Childhood and Education

Nicholas Brice Marden, Jr. grew up in a middle-class household in Briarcliff Manor, in Westchester County, New York, and his interest in art was influenced from an early age by a multitude of sources. His father, a mortgage servicer, would mount reproductions of paintings on both sides of Masonite panels so he could flip them over when he got tired of looking at them. In the seventh grade, Marden reports, he also experienced a revelation when he fell asleep in the woods near the old farm house where he lived, later waking up with a sense that his life had changed somehow and he knew he would become an artist. In high school, Marden's form of teenage rebellion consisted of cutting classes so he could hitchhike into Manhattan to visit the Museum of Modern Art. These visits were also sometimes facilitated by his best friend's mother, and her husband, a sometime painter who gave the young Brice a subscription to ARTNEWS magazine.

Early Training

Brice Marden Biography

After high school, Marden spent a year at Florida Southern College in Lakeland, intending to study hotel management. Just before Christmas break in 1956, his art teacher handed him a MoMA membership card with the advice to "Go see this guy [Jackson] Pollock," whose recent death in a car crash had precipitated a retrospective at MoMA at that very moment. Soon afterwards, Marden transferred to Boston University, where he earned his BFA in 1961 and lined up a teaching gig after graduation, but spent a few months that summer at the Yale Summer School of Music and Art. Impressed by his interest, Yale's faculty invited him to apply for graduate study and volunteered to cancel his teaching contract. Though classically trained, at Yale, Marden moved away from figural representation and developed an interest in Abstract Expressionism, particularly the work of Franz Kline, Willem de Kooning, and Pollock. It was there that he also became classmates with Chuck Close, Richard Serra, Robert Mangold and Vija Celmins, and received his MFA in 1963.

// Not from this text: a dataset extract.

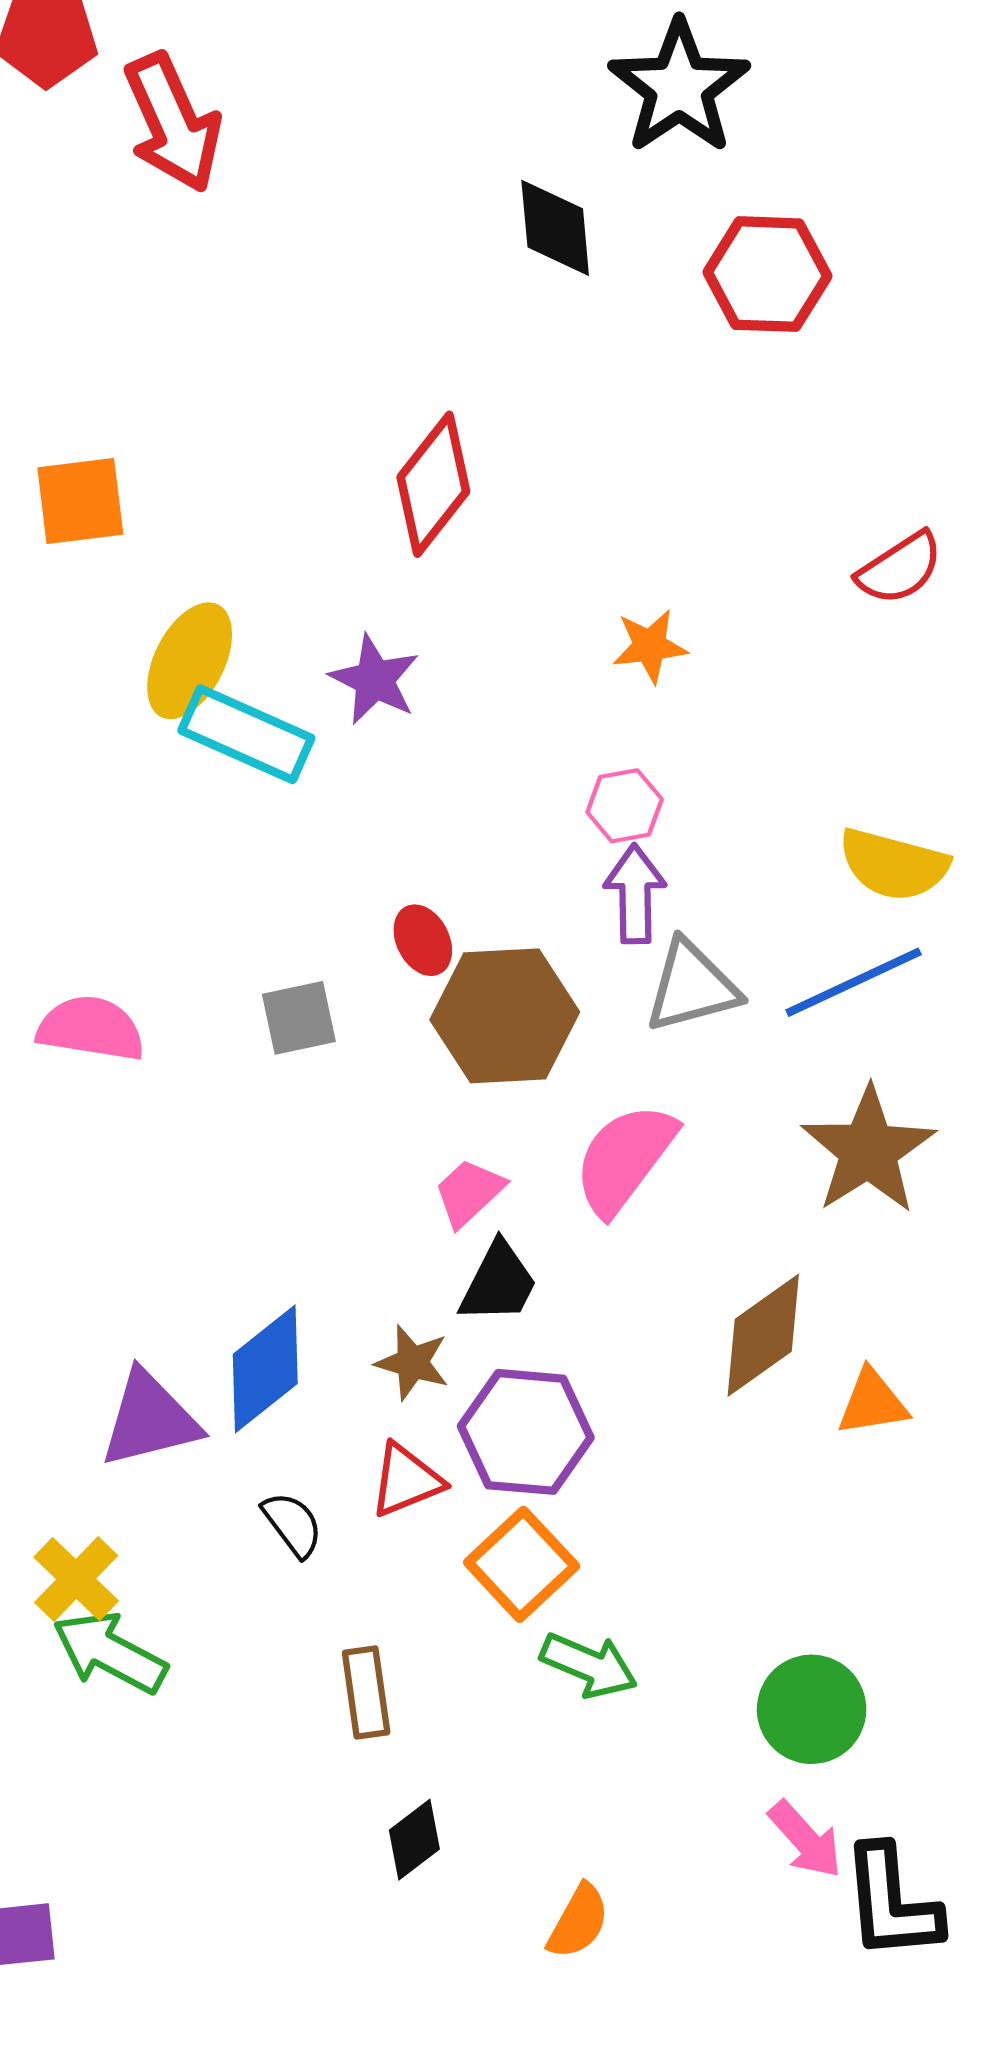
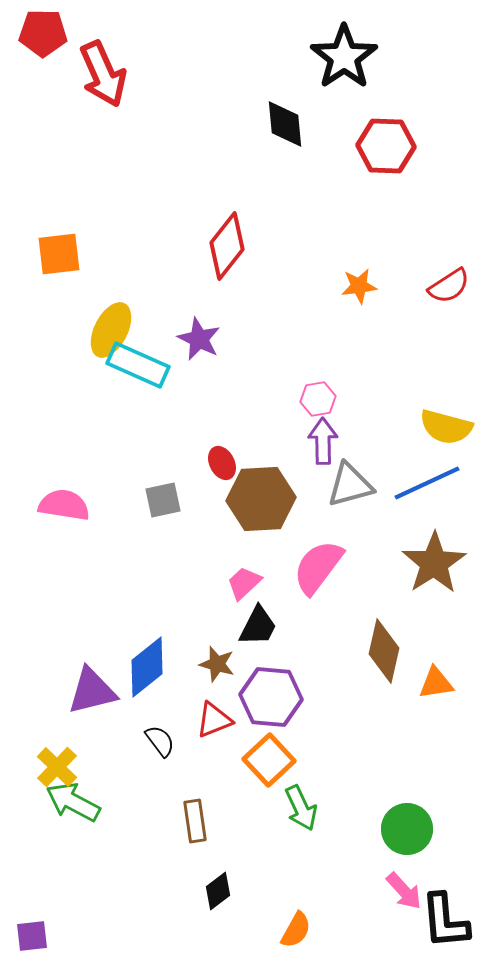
orange star: (650, 646) -> (359, 286), moved
brown diamond: (763, 1335) -> (384, 651), turned -42
green arrow: (589, 1665) -> (301, 808), turned 42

In August 1960 he married Pauline Baez, sister of singer Joan Baez, and their son Nicholas was born in March 1961. Marden moved to New York City after graduating from Yale, taking a part-time job working as a security guard at The Jewish Museum, where he saw a retrospective of artist Jasper Johns in 1964. Marden still has a signed poster of Johns' work that the other guards persuaded the artist to sign since Marden was too embarrassed to ask Johns himself.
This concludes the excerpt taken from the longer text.